• [Source records]
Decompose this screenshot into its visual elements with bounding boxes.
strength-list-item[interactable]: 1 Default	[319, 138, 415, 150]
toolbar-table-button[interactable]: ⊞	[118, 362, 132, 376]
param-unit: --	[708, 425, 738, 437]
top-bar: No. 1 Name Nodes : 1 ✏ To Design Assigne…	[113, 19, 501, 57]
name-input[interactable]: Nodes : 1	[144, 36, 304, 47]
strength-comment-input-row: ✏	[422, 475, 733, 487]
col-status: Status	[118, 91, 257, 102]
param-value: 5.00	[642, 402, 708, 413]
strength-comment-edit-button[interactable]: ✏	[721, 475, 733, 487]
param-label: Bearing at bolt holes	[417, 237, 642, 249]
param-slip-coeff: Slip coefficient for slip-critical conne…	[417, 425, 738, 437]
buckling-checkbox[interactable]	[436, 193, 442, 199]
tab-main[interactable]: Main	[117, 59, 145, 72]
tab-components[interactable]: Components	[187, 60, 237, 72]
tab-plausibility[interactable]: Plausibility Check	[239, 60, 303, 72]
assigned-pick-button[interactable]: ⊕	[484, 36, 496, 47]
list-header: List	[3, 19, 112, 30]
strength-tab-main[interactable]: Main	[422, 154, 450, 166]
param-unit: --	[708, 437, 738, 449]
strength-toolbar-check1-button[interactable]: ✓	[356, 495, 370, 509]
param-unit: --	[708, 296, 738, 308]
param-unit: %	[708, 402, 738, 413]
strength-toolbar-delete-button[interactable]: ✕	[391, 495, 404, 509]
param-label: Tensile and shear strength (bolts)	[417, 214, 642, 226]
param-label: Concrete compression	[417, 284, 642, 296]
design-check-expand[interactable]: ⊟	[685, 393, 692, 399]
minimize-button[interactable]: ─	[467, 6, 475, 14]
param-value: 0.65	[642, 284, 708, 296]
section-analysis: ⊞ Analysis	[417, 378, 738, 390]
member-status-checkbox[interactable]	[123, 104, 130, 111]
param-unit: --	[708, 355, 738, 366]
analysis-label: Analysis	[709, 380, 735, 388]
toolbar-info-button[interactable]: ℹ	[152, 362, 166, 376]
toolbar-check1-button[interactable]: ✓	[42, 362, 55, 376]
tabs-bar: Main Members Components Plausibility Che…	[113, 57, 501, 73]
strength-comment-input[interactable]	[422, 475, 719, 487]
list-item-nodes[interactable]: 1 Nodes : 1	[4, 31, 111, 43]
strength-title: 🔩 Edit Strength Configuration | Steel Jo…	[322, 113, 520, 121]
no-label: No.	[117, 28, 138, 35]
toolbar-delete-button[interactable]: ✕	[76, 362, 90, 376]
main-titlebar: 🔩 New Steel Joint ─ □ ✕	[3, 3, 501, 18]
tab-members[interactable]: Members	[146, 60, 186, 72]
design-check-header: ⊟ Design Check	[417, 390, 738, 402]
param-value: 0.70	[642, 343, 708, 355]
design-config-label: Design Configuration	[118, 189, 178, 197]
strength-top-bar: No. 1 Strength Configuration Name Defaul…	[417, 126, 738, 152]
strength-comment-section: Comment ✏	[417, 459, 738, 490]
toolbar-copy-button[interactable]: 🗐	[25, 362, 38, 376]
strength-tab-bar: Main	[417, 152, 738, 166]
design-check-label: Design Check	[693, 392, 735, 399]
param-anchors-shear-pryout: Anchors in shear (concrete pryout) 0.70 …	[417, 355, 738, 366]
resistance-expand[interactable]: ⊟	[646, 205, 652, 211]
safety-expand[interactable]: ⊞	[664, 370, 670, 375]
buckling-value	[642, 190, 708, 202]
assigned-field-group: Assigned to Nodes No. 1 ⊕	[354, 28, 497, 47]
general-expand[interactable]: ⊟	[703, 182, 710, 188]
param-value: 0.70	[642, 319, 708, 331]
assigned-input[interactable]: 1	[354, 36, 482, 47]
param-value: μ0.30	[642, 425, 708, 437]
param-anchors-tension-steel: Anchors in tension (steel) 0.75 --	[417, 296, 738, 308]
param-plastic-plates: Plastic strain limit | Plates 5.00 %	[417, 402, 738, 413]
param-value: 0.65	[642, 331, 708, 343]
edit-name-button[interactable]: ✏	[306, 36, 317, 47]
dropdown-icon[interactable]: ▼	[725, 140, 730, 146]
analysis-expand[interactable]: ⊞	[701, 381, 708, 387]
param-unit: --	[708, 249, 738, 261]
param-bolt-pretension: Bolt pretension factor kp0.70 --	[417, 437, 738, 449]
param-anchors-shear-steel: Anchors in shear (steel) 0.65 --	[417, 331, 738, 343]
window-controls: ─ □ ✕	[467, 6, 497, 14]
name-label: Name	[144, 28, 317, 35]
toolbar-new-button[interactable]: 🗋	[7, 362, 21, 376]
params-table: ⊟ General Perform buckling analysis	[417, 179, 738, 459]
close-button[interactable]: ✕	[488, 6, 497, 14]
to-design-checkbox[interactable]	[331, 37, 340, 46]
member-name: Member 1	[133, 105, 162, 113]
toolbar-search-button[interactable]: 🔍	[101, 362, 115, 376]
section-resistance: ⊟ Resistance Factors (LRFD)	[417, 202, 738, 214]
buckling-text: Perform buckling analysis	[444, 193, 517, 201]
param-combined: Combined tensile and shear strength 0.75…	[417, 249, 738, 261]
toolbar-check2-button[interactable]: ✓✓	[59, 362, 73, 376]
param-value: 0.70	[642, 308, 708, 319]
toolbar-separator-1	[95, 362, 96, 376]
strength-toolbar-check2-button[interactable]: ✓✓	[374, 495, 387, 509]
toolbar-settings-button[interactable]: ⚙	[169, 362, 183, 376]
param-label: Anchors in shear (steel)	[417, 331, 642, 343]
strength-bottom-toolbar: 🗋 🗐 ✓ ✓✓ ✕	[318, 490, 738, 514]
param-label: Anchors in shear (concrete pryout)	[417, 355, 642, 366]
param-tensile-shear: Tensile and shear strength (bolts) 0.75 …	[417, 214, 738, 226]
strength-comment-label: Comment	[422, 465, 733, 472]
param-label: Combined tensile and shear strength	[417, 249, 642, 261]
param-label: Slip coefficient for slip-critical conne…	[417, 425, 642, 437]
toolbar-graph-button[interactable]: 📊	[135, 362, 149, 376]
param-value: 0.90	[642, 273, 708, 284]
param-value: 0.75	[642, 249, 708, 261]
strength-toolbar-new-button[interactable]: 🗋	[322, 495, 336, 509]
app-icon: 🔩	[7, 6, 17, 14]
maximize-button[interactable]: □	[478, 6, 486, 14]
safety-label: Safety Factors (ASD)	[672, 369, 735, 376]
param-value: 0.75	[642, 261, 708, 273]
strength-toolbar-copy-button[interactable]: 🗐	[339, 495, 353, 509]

* * *

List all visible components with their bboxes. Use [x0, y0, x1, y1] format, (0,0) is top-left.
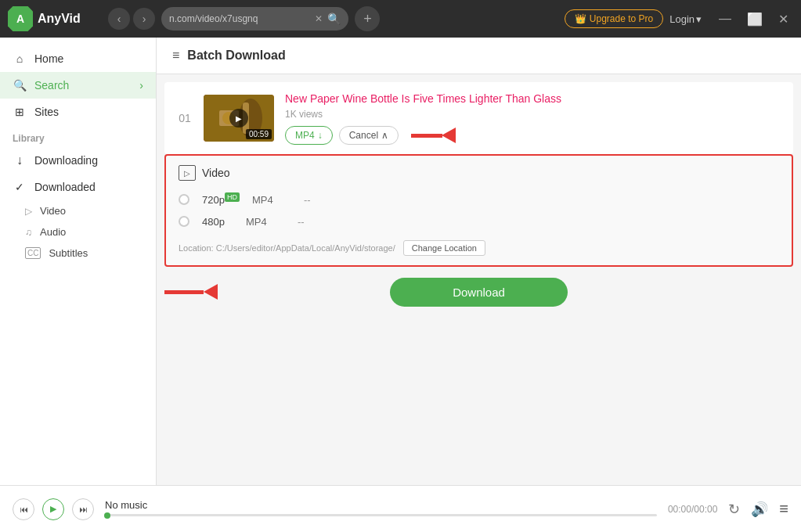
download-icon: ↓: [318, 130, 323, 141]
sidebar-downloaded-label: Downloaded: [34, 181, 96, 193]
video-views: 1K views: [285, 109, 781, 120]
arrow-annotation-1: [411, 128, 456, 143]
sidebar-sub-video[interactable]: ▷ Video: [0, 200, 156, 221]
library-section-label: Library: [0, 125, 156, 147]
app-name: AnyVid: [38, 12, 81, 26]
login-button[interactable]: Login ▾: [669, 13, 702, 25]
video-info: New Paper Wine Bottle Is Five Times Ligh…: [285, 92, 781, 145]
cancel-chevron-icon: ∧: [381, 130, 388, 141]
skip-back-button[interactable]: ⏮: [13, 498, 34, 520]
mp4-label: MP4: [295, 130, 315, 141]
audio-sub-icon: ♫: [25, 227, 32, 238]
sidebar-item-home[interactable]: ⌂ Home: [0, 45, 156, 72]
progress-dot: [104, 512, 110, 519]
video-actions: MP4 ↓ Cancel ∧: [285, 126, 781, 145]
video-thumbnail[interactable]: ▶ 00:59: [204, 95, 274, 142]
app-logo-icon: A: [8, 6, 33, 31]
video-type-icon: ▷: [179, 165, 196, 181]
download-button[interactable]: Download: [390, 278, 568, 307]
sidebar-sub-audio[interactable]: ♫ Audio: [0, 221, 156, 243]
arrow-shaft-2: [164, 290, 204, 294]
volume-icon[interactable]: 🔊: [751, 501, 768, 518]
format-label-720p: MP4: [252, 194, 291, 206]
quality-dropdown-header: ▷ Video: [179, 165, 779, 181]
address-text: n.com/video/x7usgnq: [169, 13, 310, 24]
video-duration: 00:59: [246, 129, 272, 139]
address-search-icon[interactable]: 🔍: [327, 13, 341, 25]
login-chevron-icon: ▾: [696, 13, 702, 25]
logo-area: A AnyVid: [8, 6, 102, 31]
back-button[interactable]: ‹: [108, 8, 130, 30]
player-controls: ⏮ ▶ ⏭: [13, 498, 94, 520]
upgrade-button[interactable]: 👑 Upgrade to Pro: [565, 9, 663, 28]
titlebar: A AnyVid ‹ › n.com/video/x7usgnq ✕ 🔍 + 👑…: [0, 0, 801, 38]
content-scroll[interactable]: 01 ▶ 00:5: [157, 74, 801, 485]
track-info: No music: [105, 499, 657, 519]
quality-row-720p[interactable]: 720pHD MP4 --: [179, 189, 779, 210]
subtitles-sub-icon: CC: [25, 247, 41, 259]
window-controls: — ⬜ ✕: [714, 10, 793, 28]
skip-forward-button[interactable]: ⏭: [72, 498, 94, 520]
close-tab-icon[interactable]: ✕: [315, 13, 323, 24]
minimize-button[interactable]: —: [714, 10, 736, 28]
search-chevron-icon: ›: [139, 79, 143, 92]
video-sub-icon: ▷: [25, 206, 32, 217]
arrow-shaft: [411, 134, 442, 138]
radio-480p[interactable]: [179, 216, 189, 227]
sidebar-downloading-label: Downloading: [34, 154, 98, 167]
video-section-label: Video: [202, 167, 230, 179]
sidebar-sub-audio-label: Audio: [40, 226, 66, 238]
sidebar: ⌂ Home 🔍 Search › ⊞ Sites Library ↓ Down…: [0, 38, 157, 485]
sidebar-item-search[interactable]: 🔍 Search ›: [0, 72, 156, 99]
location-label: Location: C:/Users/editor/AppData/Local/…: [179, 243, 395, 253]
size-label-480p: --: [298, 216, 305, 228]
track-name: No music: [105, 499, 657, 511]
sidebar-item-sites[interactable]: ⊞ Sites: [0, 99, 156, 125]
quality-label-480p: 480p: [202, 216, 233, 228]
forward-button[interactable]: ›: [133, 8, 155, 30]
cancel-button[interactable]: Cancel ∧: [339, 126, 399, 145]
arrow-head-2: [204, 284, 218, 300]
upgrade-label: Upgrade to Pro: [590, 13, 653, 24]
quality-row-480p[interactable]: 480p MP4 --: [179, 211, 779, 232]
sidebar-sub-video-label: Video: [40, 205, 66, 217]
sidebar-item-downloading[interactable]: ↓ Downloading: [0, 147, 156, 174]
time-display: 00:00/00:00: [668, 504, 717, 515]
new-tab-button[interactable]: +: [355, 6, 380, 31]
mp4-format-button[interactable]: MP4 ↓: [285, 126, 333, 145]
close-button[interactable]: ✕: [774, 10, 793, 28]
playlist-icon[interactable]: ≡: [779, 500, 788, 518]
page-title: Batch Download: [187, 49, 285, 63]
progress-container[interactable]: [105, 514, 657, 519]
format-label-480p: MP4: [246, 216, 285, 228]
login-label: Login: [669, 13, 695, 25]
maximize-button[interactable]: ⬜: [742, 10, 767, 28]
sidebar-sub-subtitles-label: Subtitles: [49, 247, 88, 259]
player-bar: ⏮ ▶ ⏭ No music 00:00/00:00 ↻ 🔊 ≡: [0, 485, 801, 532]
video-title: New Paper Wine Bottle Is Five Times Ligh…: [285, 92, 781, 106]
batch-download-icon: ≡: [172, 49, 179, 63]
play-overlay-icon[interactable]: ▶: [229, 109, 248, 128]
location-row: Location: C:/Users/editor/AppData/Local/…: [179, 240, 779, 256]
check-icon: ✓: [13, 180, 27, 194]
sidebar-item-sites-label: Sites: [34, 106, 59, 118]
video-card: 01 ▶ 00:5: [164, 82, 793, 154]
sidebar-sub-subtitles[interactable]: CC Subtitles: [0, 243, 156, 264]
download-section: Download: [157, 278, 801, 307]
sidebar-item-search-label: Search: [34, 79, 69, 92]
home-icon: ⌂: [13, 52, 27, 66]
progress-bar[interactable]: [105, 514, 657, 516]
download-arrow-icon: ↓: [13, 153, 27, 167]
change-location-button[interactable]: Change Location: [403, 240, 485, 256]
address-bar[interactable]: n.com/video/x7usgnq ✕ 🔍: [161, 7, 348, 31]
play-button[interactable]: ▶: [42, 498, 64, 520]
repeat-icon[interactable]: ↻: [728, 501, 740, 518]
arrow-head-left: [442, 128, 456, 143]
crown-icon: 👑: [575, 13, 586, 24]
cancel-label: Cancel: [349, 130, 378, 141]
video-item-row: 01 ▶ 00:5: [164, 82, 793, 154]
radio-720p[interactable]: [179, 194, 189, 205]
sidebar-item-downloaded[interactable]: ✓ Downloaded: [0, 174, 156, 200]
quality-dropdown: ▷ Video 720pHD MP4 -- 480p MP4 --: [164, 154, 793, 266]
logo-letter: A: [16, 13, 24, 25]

• [Task]
Return each line above where the word "forward" shows up.

• [Result]
skip-forward-button[interactable]: ⏭: [72, 498, 94, 520]
forward-button[interactable]: ›: [133, 8, 155, 30]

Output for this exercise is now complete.